Dans le Grand-Est, l’eurodéputée Nadine Morano que le candidat LR Jean Rottner n’a pas retenue sur sa liste, a bruyamment fait savoir qu’elle ne voterait pas pour le candidat officiel de son parti. Le candidat RN Laurent Jacobelli, transfuge de Debout la France, lui a immédiatement tendu à la main. Sans appeler encore ouvertement à voter pour la liste RN, l’ancienne ministre sarkozyste a néanmoins pris soin d’expliquer au Parisien que « Laurent Jacobelli n’incarne pas le fascisme et n’est pas d’extrême droite ». Un de ses proches, le député Philippe Morenvillier, ancien député UMP, a en tout cas franchi le pas et portera la liste RN en Meurthe-et-Moselle.
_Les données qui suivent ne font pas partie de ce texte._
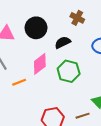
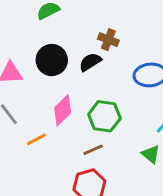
black semicircle: (63, 42) -> (90, 62), moved
brown line: (83, 116) -> (93, 150), moved

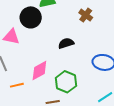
brown cross: (108, 40) -> (86, 15), moved
black circle: (52, 60) -> (31, 17), moved

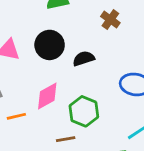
black circle: (31, 17) -> (50, 45), moved

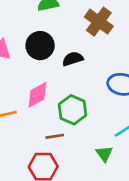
brown cross: (110, 20) -> (99, 22), size x1.5

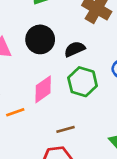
green hexagon: (72, 110) -> (83, 82), moved

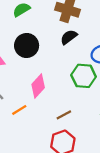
black semicircle: (75, 49) -> (69, 37), moved
green hexagon: (83, 82) -> (84, 76), moved

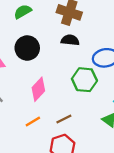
black semicircle: (69, 37) -> (70, 40), turned 42
orange line: (19, 110) -> (33, 121), moved

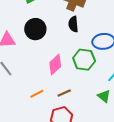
black semicircle: (70, 40) -> (73, 24), turned -105
pink diamond: (38, 89) -> (55, 65), moved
À un an de la présidentielle, le RN, lourdement endetté et cerné par les affaires, compte bien profiter des jeux de billards à quatre bandes du gouvernement, d’une droite complètement déboussolée et d’une gauche morcelée. Dans cette stratégie opportuniste, il peut compter sur les ralliements récents de quelques « noms » comme l’ancien directeur de la DST Yves Bonnet, ex-député UDF de la Manche, qui sera candidat en Normandie, du présentateur de LCI en retraite Philippe Ballard, candidat à Paris ou du chef d’entreprise Florent de Kersauson, fondateur de la Route du rhum, candidat dans la Manche.
Une stratégie du coucou qui a toujours réussi au parti d’extrême droite.